Altech’s 75 per cent owned German subsidiary, Altech Industries Germany, or “AIG”, who will oversee the project in country, holds the golden ticket for exclusive use of Altech’s propriety battery materials coating technology within the European Union.
The company says the pilot plant will be installed in the Schwarze Pumpe Dock 3 facility neighbouring AIG’s recently acquired 14 hectare industrial site within the Schwarze Pumpe Industrial Park. Altech previously reported the site has been earmarked for the future development of a proposed 10,000 tonne per annum high purity alumina battery materials coating plant that is currently the subject of a preliminary feasibility study.
Plans are also afoot to build an onsite laboratory that Altech says will allow it to make the rapid tweaks and adjustments necessary to ensure product purity and enable changes in processing parameters to be modified quickly as required.
The company says final product purity is vital in the production chain and a key driver in selecting process equipment and the main materials of construction.

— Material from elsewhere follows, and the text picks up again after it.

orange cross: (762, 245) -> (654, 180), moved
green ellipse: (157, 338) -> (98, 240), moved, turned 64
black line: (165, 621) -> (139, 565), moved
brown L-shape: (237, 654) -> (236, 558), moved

Altech is aiming to demonstrate that its process consistently hits the purity targets prior to optimising equipment design and process parameters for a full-scale commercial production plant.
The final product from the pilot plant will produce customer samples for testing and qualification.
With production sites for Volkswagen, BMW, Porsche, Daimler and Tesla conveniently located in the same Saxony-based industrial park, Altech looks set to have a string of possible customers within cooee that could potentially test its product.
Altech’s proprietary battery materials alumina coating technology has been hailed as a technical breakthrough cracking the “silicon barrier” to successfully produce a series of lithium-ion battery anode materials with 30 per cent more capacity than conventional graphite only anode materials.
Silicon has about ten times the energy retention capacity when compared to conventional graphite only anode material, according to Altech.
Electric vehicle heavyweight, Tesla recently declared the implementation of more silicon in battery anodes is a critical step to reducing the cost of lithium-ion batteries and improving their energy density.
A recent report by leading international provider of business research, BloombergNEF determined that some 58 per cent of all new manufactured vehicles by 2040 are projected to be either electric or hybrid. In Germany alone, electric vehicles are forecast to make up nearly 40 per cent of total sales by 2025, the report concluded.
With the rapid electrification of the world’s motorised fleet, a game changing technological breakthrough and a German-based operation strategically located on the doorstep of the European Union, Altech looks well poised on the precipice of the lithium-ion battery boom.